• [Record set]
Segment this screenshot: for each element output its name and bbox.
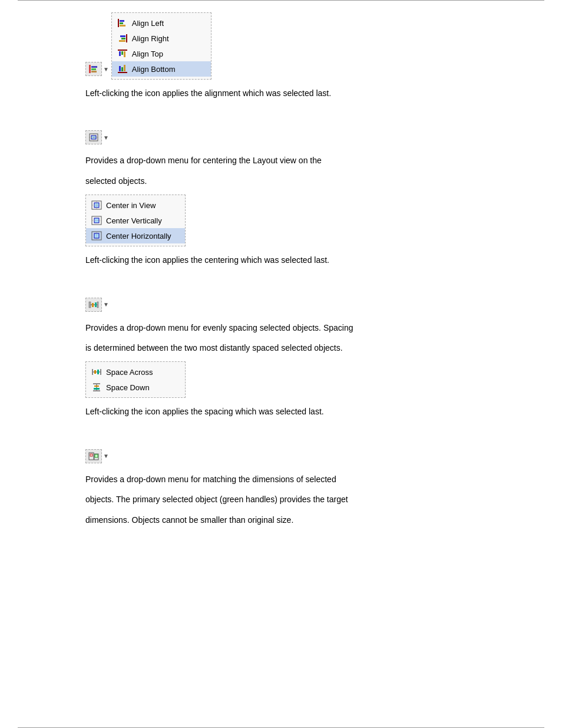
space-icon-svg bbox=[88, 300, 99, 309]
space-toolbar-icon: ▼ bbox=[85, 298, 109, 312]
align-bottom-label: Align Bottom bbox=[132, 65, 176, 74]
align-section: ▼ Align Left bbox=[85, 12, 477, 100]
space-across-label: Space Across bbox=[106, 368, 153, 377]
svg-rect-56 bbox=[90, 454, 92, 456]
center-in-view-icon bbox=[91, 199, 103, 211]
svg-rect-3 bbox=[91, 71, 97, 73]
center-vertically-label: Center Vertically bbox=[106, 216, 162, 225]
svg-rect-6 bbox=[120, 22, 123, 24]
svg-rect-51 bbox=[93, 390, 100, 391]
align-left-icon bbox=[117, 17, 128, 29]
svg-rect-58 bbox=[95, 454, 98, 457]
match-description-2: objects. The primary selected object (gr… bbox=[85, 493, 477, 506]
space-down-label: Space Down bbox=[106, 383, 150, 392]
center-icon-svg bbox=[88, 133, 99, 142]
center-section: ▼ Provides a drop-down menu for centerin… bbox=[85, 118, 477, 266]
match-icon-box bbox=[85, 449, 102, 463]
align-icon-box bbox=[85, 62, 102, 76]
svg-rect-4 bbox=[118, 19, 119, 27]
center-dropdown-menu: Center in View Center Vertically bbox=[85, 195, 186, 246]
svg-rect-44 bbox=[100, 369, 101, 375]
center-description-1: Provides a drop-down menu for centering … bbox=[85, 154, 477, 167]
content-area: ▼ Align Left bbox=[0, 1, 562, 727]
center-horizontally-icon bbox=[91, 230, 103, 242]
center-icon-box bbox=[85, 130, 102, 144]
svg-rect-11 bbox=[119, 40, 125, 42]
space-section: ▼ Provides a drop-down menu for evenly s… bbox=[85, 286, 477, 419]
align-icon-svg bbox=[88, 64, 99, 74]
align-toolbar-icon: ▼ bbox=[85, 62, 109, 76]
center-toolbar-icon: ▼ bbox=[85, 130, 109, 144]
svg-rect-8 bbox=[126, 34, 127, 42]
svg-rect-19 bbox=[124, 65, 125, 71]
svg-rect-17 bbox=[119, 66, 121, 71]
svg-rect-10 bbox=[121, 38, 125, 39]
align-top-label: Align Top bbox=[132, 50, 163, 58]
svg-rect-48 bbox=[93, 383, 100, 384]
svg-rect-7 bbox=[120, 25, 125, 27]
space-down-icon bbox=[91, 381, 103, 393]
svg-rect-50 bbox=[94, 388, 100, 390]
align-top-menu-item[interactable]: Align Top bbox=[112, 46, 211, 61]
svg-rect-0 bbox=[89, 65, 91, 73]
svg-rect-49 bbox=[94, 386, 99, 387]
center-dropdown-arrow[interactable]: ▼ bbox=[103, 134, 109, 141]
center-in-view-item[interactable]: Center in View bbox=[86, 197, 185, 213]
svg-rect-34 bbox=[89, 302, 91, 308]
align-left-menu-item[interactable]: Align Left bbox=[112, 15, 211, 31]
space-description-1: Provides a drop-down menu for evenly spa… bbox=[85, 321, 477, 334]
align-right-menu-item[interactable]: Align Right bbox=[112, 31, 211, 46]
svg-rect-5 bbox=[120, 20, 124, 22]
center-description-3: Left-clicking the icon applies the cente… bbox=[85, 253, 477, 266]
align-top-icon bbox=[117, 48, 128, 60]
align-bottom-menu-item[interactable]: Align Bottom bbox=[112, 61, 211, 77]
align-bottom-icon bbox=[117, 63, 128, 75]
match-section: ▼ Provides a drop-down menu for matching… bbox=[85, 437, 477, 526]
center-in-view-label: Center in View bbox=[106, 201, 156, 210]
center-horizontally-item[interactable]: Center Horizontally bbox=[86, 228, 185, 243]
page-container: ▼ Align Left bbox=[0, 0, 562, 728]
space-dropdown-arrow[interactable]: ▼ bbox=[103, 301, 109, 308]
center-vertically-item[interactable]: Center Vertically bbox=[86, 213, 185, 228]
center-horizontally-label: Center Horizontally bbox=[106, 232, 171, 241]
svg-rect-9 bbox=[120, 35, 125, 37]
svg-rect-1 bbox=[91, 66, 97, 68]
space-icon-box bbox=[85, 298, 102, 312]
align-right-icon bbox=[117, 32, 128, 44]
svg-rect-42 bbox=[94, 370, 96, 374]
match-description-3: dimensions. Objects cannot be smaller th… bbox=[85, 513, 477, 526]
match-icon-svg bbox=[88, 452, 99, 461]
space-dropdown-menu: Space Across Space bbox=[85, 361, 186, 398]
svg-rect-37 bbox=[97, 302, 98, 308]
svg-rect-18 bbox=[121, 67, 123, 71]
align-description: Left-clicking the icon applies the align… bbox=[85, 87, 477, 100]
svg-rect-14 bbox=[121, 51, 123, 55]
space-description-3: Left-clicking the icon applies the spaci… bbox=[85, 405, 477, 418]
svg-rect-16 bbox=[118, 72, 127, 73]
svg-rect-2 bbox=[91, 68, 96, 70]
svg-rect-36 bbox=[95, 302, 97, 307]
svg-rect-43 bbox=[97, 370, 99, 374]
svg-rect-15 bbox=[124, 51, 125, 57]
align-left-label: Align Left bbox=[132, 19, 164, 28]
align-dropdown-arrow[interactable]: ▼ bbox=[103, 66, 109, 73]
space-down-item[interactable]: Space Down bbox=[86, 380, 185, 395]
match-dropdown-arrow[interactable]: ▼ bbox=[103, 453, 109, 459]
space-description-2: is determined between the two most dista… bbox=[85, 341, 477, 354]
match-toolbar-icon: ▼ bbox=[85, 449, 109, 463]
align-dropdown-menu: Align Left Align Right bbox=[111, 12, 211, 80]
svg-rect-35 bbox=[92, 303, 94, 307]
space-across-item[interactable]: Space Across bbox=[86, 364, 185, 380]
svg-rect-41 bbox=[92, 369, 93, 375]
center-description-2: selected objects. bbox=[85, 174, 477, 187]
svg-rect-13 bbox=[119, 51, 121, 56]
align-right-label: Align Right bbox=[132, 34, 169, 43]
svg-rect-12 bbox=[118, 50, 127, 51]
center-vertically-icon bbox=[91, 215, 103, 226]
space-across-icon bbox=[91, 366, 103, 378]
match-description-1: Provides a drop-down menu for matching t… bbox=[85, 473, 477, 486]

• [Work to be completed]
Leaving out the pictures, restate the listing above exactly.

• [Problem solution]
Segment this screenshot: for each element output its name and bbox.
space-icon-svg bbox=[88, 300, 99, 309]
space-toolbar-icon: ▼ bbox=[85, 298, 109, 312]
align-bottom-label: Align Bottom bbox=[132, 65, 176, 74]
align-section: ▼ Align Left bbox=[85, 12, 477, 100]
space-across-label: Space Across bbox=[106, 368, 153, 377]
svg-rect-56 bbox=[90, 454, 92, 456]
center-in-view-icon bbox=[91, 199, 103, 211]
svg-rect-3 bbox=[91, 71, 97, 73]
center-vertically-label: Center Vertically bbox=[106, 216, 162, 225]
svg-rect-6 bbox=[120, 22, 123, 24]
svg-rect-51 bbox=[93, 390, 100, 391]
align-left-icon bbox=[117, 17, 128, 29]
svg-rect-58 bbox=[95, 454, 98, 457]
match-description-2: objects. The primary selected object (gr… bbox=[85, 493, 477, 506]
space-down-label: Space Down bbox=[106, 383, 150, 392]
center-icon-svg bbox=[88, 133, 99, 142]
center-section: ▼ Provides a drop-down menu for centerin… bbox=[85, 118, 477, 266]
match-icon-box bbox=[85, 449, 102, 463]
align-icon-box bbox=[85, 62, 102, 76]
svg-rect-4 bbox=[118, 19, 119, 27]
center-dropdown-menu: Center in View Center Vertically bbox=[85, 195, 186, 246]
svg-rect-44 bbox=[100, 369, 101, 375]
center-description-1: Provides a drop-down menu for centering … bbox=[85, 154, 477, 167]
content-area: ▼ Align Left bbox=[0, 1, 562, 727]
center-horizontally-icon bbox=[91, 230, 103, 242]
center-icon-box bbox=[85, 130, 102, 144]
svg-rect-11 bbox=[119, 40, 125, 42]
space-section: ▼ Provides a drop-down menu for evenly s… bbox=[85, 286, 477, 419]
align-icon-svg bbox=[88, 64, 99, 74]
align-toolbar-icon: ▼ bbox=[85, 62, 109, 76]
center-toolbar-icon: ▼ bbox=[85, 130, 109, 144]
svg-rect-8 bbox=[126, 34, 127, 42]
svg-rect-19 bbox=[124, 65, 125, 71]
svg-rect-17 bbox=[119, 66, 121, 71]
svg-rect-10 bbox=[121, 38, 125, 39]
align-top-label: Align Top bbox=[132, 50, 163, 58]
svg-rect-48 bbox=[93, 383, 100, 384]
svg-rect-7 bbox=[120, 25, 125, 27]
space-down-icon bbox=[91, 381, 103, 393]
svg-rect-50 bbox=[94, 388, 100, 390]
align-top-menu-item[interactable]: Align Top bbox=[112, 46, 211, 61]
svg-rect-0 bbox=[89, 65, 91, 73]
svg-rect-49 bbox=[94, 386, 99, 387]
center-dropdown-arrow[interactable]: ▼ bbox=[103, 134, 109, 141]
center-in-view-item[interactable]: Center in View bbox=[86, 197, 185, 213]
svg-rect-34 bbox=[89, 302, 91, 308]
align-left-menu-item[interactable]: Align Left bbox=[112, 15, 211, 31]
space-description-1: Provides a drop-down menu for evenly spa… bbox=[85, 321, 477, 334]
align-right-menu-item[interactable]: Align Right bbox=[112, 31, 211, 46]
svg-rect-5 bbox=[120, 20, 124, 22]
center-description-3: Left-clicking the icon applies the cente… bbox=[85, 253, 477, 266]
align-top-icon bbox=[117, 48, 128, 60]
align-bottom-menu-item[interactable]: Align Bottom bbox=[112, 61, 211, 77]
align-bottom-icon bbox=[117, 63, 128, 75]
match-section: ▼ Provides a drop-down menu for matching… bbox=[85, 437, 477, 526]
center-in-view-label: Center in View bbox=[106, 201, 156, 210]
center-horizontally-item[interactable]: Center Horizontally bbox=[86, 228, 185, 243]
page-container: ▼ Align Left bbox=[0, 0, 562, 728]
space-dropdown-arrow[interactable]: ▼ bbox=[103, 301, 109, 308]
center-vertically-item[interactable]: Center Vertically bbox=[86, 213, 185, 228]
center-horizontally-label: Center Horizontally bbox=[106, 232, 171, 241]
svg-rect-9 bbox=[120, 35, 125, 37]
svg-rect-1 bbox=[91, 66, 97, 68]
space-icon-box bbox=[85, 298, 102, 312]
align-right-icon bbox=[117, 32, 128, 44]
svg-rect-42 bbox=[94, 370, 96, 374]
match-description-3: dimensions. Objects cannot be smaller th… bbox=[85, 513, 477, 526]
match-icon-svg bbox=[88, 452, 99, 461]
space-dropdown-menu: Space Across Space bbox=[85, 361, 186, 398]
svg-rect-37 bbox=[97, 302, 98, 308]
svg-rect-18 bbox=[121, 67, 123, 71]
align-description: Left-clicking the icon applies the align… bbox=[85, 87, 477, 100]
svg-rect-14 bbox=[121, 51, 123, 55]
space-description-3: Left-clicking the icon applies the spaci… bbox=[85, 405, 477, 418]
svg-rect-16 bbox=[118, 72, 127, 73]
svg-rect-2 bbox=[91, 68, 96, 70]
svg-rect-36 bbox=[95, 302, 97, 307]
svg-rect-43 bbox=[97, 370, 99, 374]
svg-rect-15 bbox=[124, 51, 125, 57]
align-left-label: Align Left bbox=[132, 19, 164, 28]
align-dropdown-arrow[interactable]: ▼ bbox=[103, 66, 109, 73]
space-down-item[interactable]: Space Down bbox=[86, 380, 185, 395]
match-dropdown-arrow[interactable]: ▼ bbox=[103, 453, 109, 459]
space-description-2: is determined between the two most dista… bbox=[85, 341, 477, 354]
match-toolbar-icon: ▼ bbox=[85, 449, 109, 463]
align-dropdown-menu: Align Left Align Right bbox=[111, 12, 211, 80]
svg-rect-35 bbox=[92, 303, 94, 307]
space-across-item[interactable]: Space Across bbox=[86, 364, 185, 380]
svg-rect-41 bbox=[92, 369, 93, 375]
center-description-2: selected objects. bbox=[85, 174, 477, 187]
svg-rect-13 bbox=[119, 51, 121, 56]
align-right-label: Align Right bbox=[132, 34, 169, 43]
svg-rect-12 bbox=[118, 50, 127, 51]
center-vertically-icon bbox=[91, 215, 103, 226]
space-across-icon bbox=[91, 366, 103, 378]
match-description-1: Provides a drop-down menu for matching t… bbox=[85, 473, 477, 486]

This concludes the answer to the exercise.